───── Input records ─────

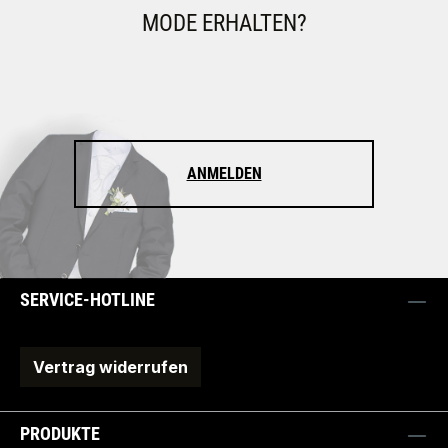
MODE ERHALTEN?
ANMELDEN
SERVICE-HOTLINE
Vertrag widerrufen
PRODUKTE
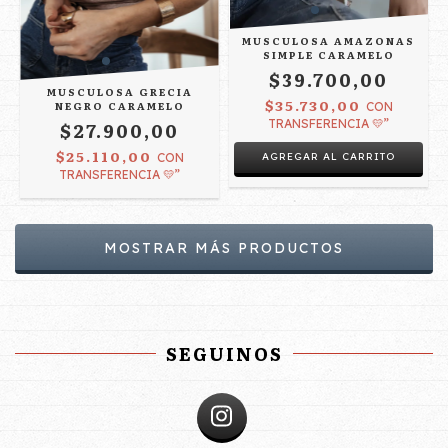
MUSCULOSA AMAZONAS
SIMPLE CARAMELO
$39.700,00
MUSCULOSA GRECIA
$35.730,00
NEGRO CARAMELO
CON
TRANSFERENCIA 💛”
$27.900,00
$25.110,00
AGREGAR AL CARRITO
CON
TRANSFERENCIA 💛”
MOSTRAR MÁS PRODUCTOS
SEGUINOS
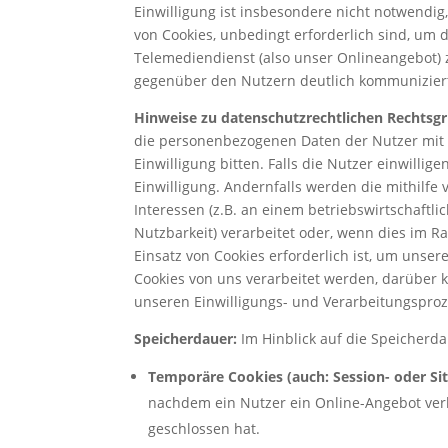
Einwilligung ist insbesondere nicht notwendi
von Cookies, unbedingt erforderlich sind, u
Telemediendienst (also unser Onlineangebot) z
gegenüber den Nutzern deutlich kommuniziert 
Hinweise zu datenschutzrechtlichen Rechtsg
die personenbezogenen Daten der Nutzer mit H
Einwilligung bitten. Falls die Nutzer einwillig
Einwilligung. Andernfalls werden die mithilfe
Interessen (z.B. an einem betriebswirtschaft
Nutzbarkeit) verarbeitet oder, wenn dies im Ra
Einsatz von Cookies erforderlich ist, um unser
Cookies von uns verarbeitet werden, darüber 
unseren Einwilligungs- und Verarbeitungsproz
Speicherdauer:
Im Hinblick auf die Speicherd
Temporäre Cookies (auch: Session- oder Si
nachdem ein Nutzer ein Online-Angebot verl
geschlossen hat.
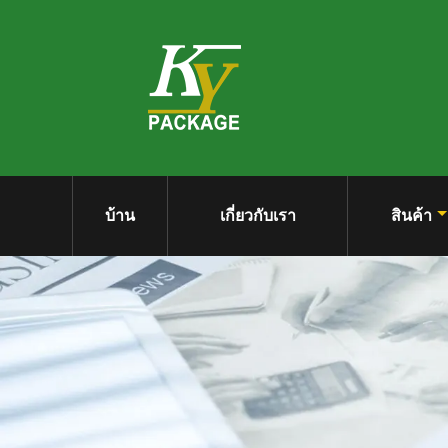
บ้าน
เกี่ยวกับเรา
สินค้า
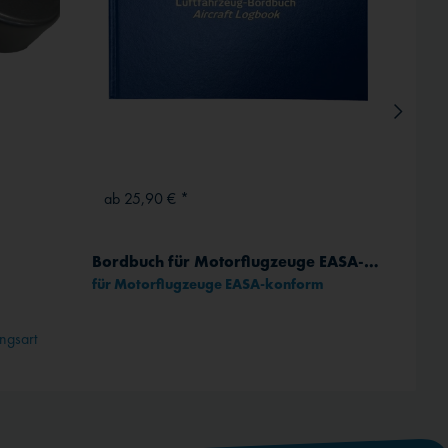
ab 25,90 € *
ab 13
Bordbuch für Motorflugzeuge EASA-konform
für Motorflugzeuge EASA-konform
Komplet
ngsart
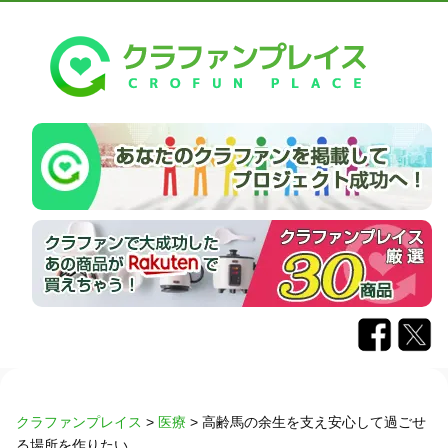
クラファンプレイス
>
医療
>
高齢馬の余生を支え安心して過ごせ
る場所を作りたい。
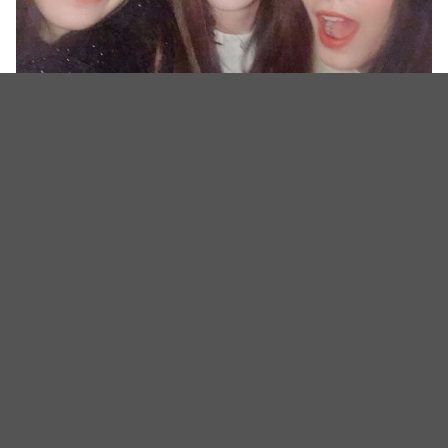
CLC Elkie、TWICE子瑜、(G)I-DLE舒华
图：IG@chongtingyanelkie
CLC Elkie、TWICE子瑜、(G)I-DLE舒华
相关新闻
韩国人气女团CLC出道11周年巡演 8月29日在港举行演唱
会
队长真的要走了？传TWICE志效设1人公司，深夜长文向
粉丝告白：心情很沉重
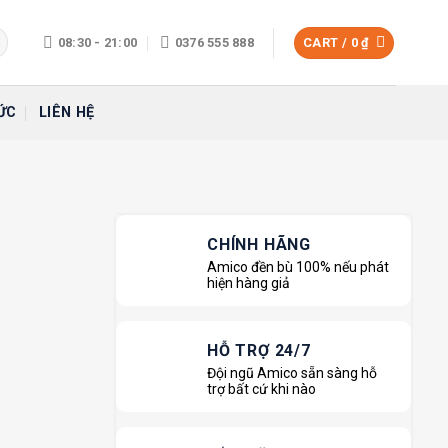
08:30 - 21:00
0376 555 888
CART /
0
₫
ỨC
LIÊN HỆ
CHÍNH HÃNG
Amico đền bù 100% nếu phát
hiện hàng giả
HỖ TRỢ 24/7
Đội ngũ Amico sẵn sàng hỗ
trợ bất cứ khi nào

─────

## Task description
The entries above are to be copied exactly, with every picture left out.

## Exercise solution
MODE ERHALTEN?
ANMELDEN
SERVICE-HOTLINE
Vertrag widerrufen
PRODUKTE
MUSCULOSA AMAZONAS
SIMPLE CARAMELO
$39.700,00
MUSCULOSA GRECIA
$35.730,00
NEGRO CARAMELO
CON
TRANSFERENCIA 💛”
$27.900,00
$25.110,00
AGREGAR AL CARRITO
CON
TRANSFERENCIA 💛”
MOSTRAR MÁS PRODUCTOS
SEGUINOS
Einwilligung ist insbesondere nicht notwendi
von Cookies, unbedingt erforderlich sind, u
Telemediendienst (also unser Onlineangebot) z
gegenüber den Nutzern deutlich kommuniziert 
Hinweise zu datenschutzrechtlichen Rechtsg
die personenbezogenen Daten der Nutzer mit H
Einwilligung bitten. Falls die Nutzer einwillig
Einwilligung. Andernfalls werden die mithilfe
Interessen (z.B. an einem betriebswirtschaft
Nutzbarkeit) verarbeitet oder, wenn dies im Ra
Einsatz von Cookies erforderlich ist, um unser
Cookies von uns verarbeitet werden, darüber 
unseren Einwilligungs- und Verarbeitungsproz
Speicherdauer:
Im Hinblick auf die Speicherd
Temporäre Cookies (auch: Session- oder Si
nachdem ein Nutzer ein Online-Angebot verl
geschlossen hat.
บ้าน
เกี่ยวกับเรา
สินค้า
ab 25,90 € *
ab 13
Bordbuch für Motorflugzeuge EASA-konform
für Motorflugzeuge EASA-konform
Komplet
ngsart
クラファンプレイス
>
医療
>
高齢馬の余生を支え安心して過ごせ
る場所を作りたい。
CLC Elkie、TWICE子瑜、(G)I-DLE舒华
图：IG@chongtingyanelkie
CLC Elkie、TWICE子瑜、(G)I-DLE舒华
相关新闻
韩国人气女团CLC出道11周年巡演 8月29日在港举行演唱
会
队长真的要走了？传TWICE志效设1人公司，深夜长文向
粉丝告白：心情很沉重
08:30 - 21:00
0376 555 888
CART /
0
₫
ỨC
LIÊN HỆ
CHÍNH HÃNG
Amico đền bù 100% nếu phát
hiện hàng giả
HỖ TRỢ 24/7
Đội ngũ Amico sẵn sàng hỗ
trợ bất cứ khi nào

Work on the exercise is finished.